A Few Perfect Hoursby Josh Neufeld
www.joshcomix.com, 114 pp., $12.95 (paper)
Josh Neufeld's A Few Perfect Hours is subtitled "... and Other Stories From Southeast Asia & Central Europe," and let me tell you why I think of it as "A Few Perfect Travel Comics."
First, because Neufeld is a damned good cartoonist and has such a nice control over brush and ink that you never find yourself wishing for photos of the foreign locales instead of hand-drawn panels; but neither is his artwork stunning in the way that, say, David B.'s or Charles Burns' is, and so it won't halt the story's progress while you marvel at the design choices, the brilliant chiaroscuro, etc., etc. (This also serves to mark the author as a regular-guy-with-decent-talent-and-a-strong-work-ethic but no comics genius to be eminently revered for all the generations to come until the asteroid hits or whatever. Which is great, because that means he's more like you and me and that guy over there with the backpack; he's a contemporary twentysomething everyman trekking across the world. And, in case that's too gender-exclusive, well, hey his wife, Sari Wilson, is journeying with him and so provides an everywoman, as well.)
Second, because the stories are not just a cataloging of clever things that happened on some chartered tour, but a faithful retelling of what adventures transpired when choice or chance or pressing circumstance moved our travelers deeper into areas unfamiliar to the typical tourists of these countries.

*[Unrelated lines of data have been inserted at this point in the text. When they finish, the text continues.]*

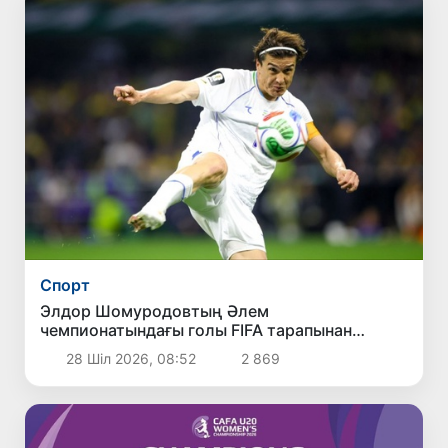
Спорт
Элдор Шомуродовтың Әлем
чемпионатындағы голы FIFA тарапынан
өткізілген «Турнирдің ең әдемі голы»
28 Шіл 2026, 08:52
2 869
сауалнамасында екінші орынды иеледі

And there are the countries themselves, too, of course, and the cities and villages within them, and the roads, paths, railways, and airlines that sometimes struggle to link them and their diverse inhabitants. Between the perfect-bound covers of one lovingly designed and self-published book (with a tip o' the bande-dessine chapeau to the Xeric Foundation), there are stories told of backpacking through Bangkok and other parts of Thailand (where a little spelunking becomes more harrowing than planned, where shelter is offered by horrors! American Baptist missionaries), through Singapore (where our narrators take time to work as on-camera extras for a Chinese-language soap opera), through Istanbul and Prague and Belgrade and, finally, back to the States (where the final story, "Cremation, Cubicles, and Cant," provides, as Wilson notes in her thoughtful foreword, "a dreamlike meditation on boundary crossings cultural and anthropological including that final threshold, mortality.")
Neufeld mentions at book's end that he'd earlier learned, from the works of comics writers Harvey Pekar and David Greenberger, "to treasure the strangeness of real life and to appreciate the little details of daily existence." The result here is an excellent collection of comics that anyone, but especially those with wanderlust and a love of good tales well-told, can treasure and appreciate.
Inside VineylandBy Lauren Weinstein
www.vineyland.com, 76 pp., $5.95
Here's another example of the Xeric Foundation using their powers (or, at least, their money) for good: Lauren Weinstein's collection of her comics from The Stranger, along with new tales of her familiar, forlorn robot character. The single-panel pages are effulgent with the twisted humor of a more punk rock Glen Baxter, featuring sketchy renderings of such things as "Places Where You Still Could Get a Blow Job in My Rapidly Gentrifying Neighborhood," "Everything Crashes Into the Blockbuster in Bethesda, MD," and "People I Did Not Sleep With in High School." If you know someone yourself, perhaps? who's ever said "Yo, the world is a really sad and fucked-up place ... and that's so funny," then gifting this collection (and maybe the newest CD from Weinstein's band, Flaming Fire) is the ultimate way to express your pathetic, cloying appreciation.
Conversation No. 1by James Kochalka and Craig Thompson
www.topshelfcomix.com, 48 pp., $4.95
Like a print-only outtake from Richard Linklater's Waking Life, this little chapbook from Top Shelf Productions is a thick slice of thin philosophizing, yakking about the meaning of life, the meaning of art, and what comics might have to do with any of it. It's truly a conversation, with James "Magic Boy" Kochalka and Craig "Blankets" Thompson sharing both the dialogue and the drawing duties, and the tone and message is replete with the qualities from dynamic to dippy, from twee to twilight these two bring to their more serious and sustained work. That our sensitive heroes start out in a windy, seaside park and end up crawling into the vaginal portal of some large ur-matriarchal idol, well, that's for those truly conjecture-hungry about the inner lives of comics artists to consider.